Antisegregação Asilar

Movimento pela valorização afirmativa de que a organização pessoal da pessoa idosa faz parte de uma sistemática dinâmica mais ampla, encaixada no ambiente social global.

quarta-feira, 21 de outubro de 2009

Da "Casa de Repouso" [parte 4]: A ILUSÃO DE LIBERDADE

Rose Pesotta (1896-1965) : militante anarcosindicalista e feminista

Na condição de asilada, a pessoa idosa é obrigada à recusar sua biografia, como uma espécie de suicídio seguro onde salva-se a vida ao preço de uma ruína mental. Obrigação por trocar suas próprias alternativas de busca de equilíbrio mental, pela proteção, dita eficaz, de um sistema de privilégios. Esse sacrifício é o modo de organização das "Casas de Repouso". Seu método é a ilusão de liberdade. A estrutura é a seguinte:
  1. Prescrições e proibições: a realidade da pessoa idosa passa a operar na dimensão do não-ser. Toda a sua biografia se revela impotente frente às "regras de conduta da casa". Sua percepção real, de tudo o que lhe é apresentada, é considerada inútil. Para a 'boa vida' dentro dessas instituições a pessoa idosa é cegada, de modo que, toda sua sabedoria de vida não voltará jamais, porque já não mais está aí. O que está agora presente é nada mais nada menos do que o acontecimento fatal do viver estritamente conforme as regras;
  2. Satisfações pela obediência: não-sendo mais sua biografia, é estimulado na pessoa idosa o interesse por regalias e afirmações incondicionais às regras de conduta da casa. Pseudo-satisfações para se reforçar a idéia de que a vida levada ali dentro é maravilhosa. Como um tráfico de influências para o esquecimento do mundo perdido pelos processos naturais do envelhecimento. A vida presente da pessoa idosa passa a ser ou uma esperança por satisfações futuras, ou uma contemplação de suas possibilidades;
  3. Castigos pela desobediência: ao desobedecer, o que pode ser um simples ato de recusa, à pessoa idosa é aplicada algum tipo de castigo, qualquer que seja o grau de severidade, cujo objetivo é a privação de si mesma.

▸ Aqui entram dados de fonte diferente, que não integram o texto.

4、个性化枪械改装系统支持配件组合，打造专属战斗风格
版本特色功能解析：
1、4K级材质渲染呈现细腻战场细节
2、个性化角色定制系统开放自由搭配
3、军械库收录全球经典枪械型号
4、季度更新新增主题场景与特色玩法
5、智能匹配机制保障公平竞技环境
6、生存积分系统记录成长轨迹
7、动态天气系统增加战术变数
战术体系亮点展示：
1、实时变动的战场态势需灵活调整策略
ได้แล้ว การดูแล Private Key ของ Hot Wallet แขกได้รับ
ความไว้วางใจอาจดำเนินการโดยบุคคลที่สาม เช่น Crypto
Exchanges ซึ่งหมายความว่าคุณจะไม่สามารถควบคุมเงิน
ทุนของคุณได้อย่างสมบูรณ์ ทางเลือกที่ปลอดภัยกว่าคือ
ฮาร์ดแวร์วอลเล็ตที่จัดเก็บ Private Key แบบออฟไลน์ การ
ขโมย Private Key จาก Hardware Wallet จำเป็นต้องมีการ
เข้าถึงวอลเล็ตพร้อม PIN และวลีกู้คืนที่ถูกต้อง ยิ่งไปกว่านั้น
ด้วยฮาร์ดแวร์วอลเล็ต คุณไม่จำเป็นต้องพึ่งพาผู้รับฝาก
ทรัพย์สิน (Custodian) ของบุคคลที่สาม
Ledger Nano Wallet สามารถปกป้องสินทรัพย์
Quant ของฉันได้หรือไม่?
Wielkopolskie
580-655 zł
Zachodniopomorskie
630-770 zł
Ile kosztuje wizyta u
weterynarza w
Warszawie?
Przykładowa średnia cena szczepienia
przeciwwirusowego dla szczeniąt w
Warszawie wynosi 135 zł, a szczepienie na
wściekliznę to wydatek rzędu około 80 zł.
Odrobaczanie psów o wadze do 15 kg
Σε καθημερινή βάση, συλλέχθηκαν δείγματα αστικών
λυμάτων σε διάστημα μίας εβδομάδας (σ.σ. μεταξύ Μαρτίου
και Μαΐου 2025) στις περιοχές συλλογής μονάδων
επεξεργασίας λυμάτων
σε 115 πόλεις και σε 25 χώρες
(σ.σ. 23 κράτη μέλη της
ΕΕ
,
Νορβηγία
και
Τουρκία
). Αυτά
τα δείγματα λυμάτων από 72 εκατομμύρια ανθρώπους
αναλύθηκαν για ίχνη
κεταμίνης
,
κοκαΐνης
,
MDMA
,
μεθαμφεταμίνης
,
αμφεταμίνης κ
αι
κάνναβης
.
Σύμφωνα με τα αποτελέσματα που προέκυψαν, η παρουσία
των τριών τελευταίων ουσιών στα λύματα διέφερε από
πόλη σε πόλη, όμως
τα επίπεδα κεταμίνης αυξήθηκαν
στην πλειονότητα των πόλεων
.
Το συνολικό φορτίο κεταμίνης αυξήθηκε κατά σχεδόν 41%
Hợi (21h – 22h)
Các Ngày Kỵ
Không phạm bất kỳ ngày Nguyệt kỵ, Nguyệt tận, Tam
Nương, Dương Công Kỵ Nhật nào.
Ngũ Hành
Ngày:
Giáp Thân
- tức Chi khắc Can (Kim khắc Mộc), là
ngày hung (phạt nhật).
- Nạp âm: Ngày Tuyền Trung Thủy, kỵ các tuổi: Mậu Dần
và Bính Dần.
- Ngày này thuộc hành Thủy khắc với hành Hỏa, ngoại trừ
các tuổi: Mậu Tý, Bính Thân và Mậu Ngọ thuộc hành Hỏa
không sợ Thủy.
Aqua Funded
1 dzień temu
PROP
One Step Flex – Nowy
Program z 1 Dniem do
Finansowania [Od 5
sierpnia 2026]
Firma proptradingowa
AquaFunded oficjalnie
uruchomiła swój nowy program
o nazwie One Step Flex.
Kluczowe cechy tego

Tudo o que lhe era próprio no mundo exterior deve ser agora abandonado. Sofrimentos infringidos para restituir as satisfações pela obediência. Tais como a abominável aplicação de castigos ditos que é para o próprio bem da pessoa castigada. Ou, a horrenda pedagogia do adestramento aplicada em animais de circo. Tudo para instituir o quão é terrível o afastamento das regras de conduta da casa de repouso.
Pois bem, esse sistema de privilégios e castigos é o que chamamos de ilusão de liberdade. Os aspectos específicos dessa ilusão assim ocorrem: a vida só começa no segundo lance. Sua realidade é marcada pela definição feita por dirigentes e aliados à segregação asilar. É preciso estar asilada para que haja uma verdadeira qualidade de vida. É preciso que haja uma desatenção à vida para que esta tenha qualidade. Deste modo, a liberdade se conjuga apenas como presente da instituição. Um presente que é dado como ajuda à viver. Um presente que apaga a autobiografia construída no mundo externo em proveito da biografia fatalista das casas de repouso. Estas que nada são mais do que um projeto de colocar a pessoa idosa à distância dela mesma, associando-a a uma outra pessoa que possui a chave da significação do que é envelhecer: o mundo invertido da liberdade. Portanto ilusório, cujo fim é fazer coincidir, em um acontecimento único, a liberdade e a obediência incondicional. O que importa para a segregação asilar é a fragilidade de um corpo envelhecido, que pode não mais dar conta de si mesmo, usada para assegurar suas próprias razões de existir. Quaisquer que sejam estas razões das ditas casas de repouso, humilham o envelhecimento e reafirmar que, se a realidade me incomoda, de pronto desejo livrar-me dela criando manicômios, prisões e casas de repousos.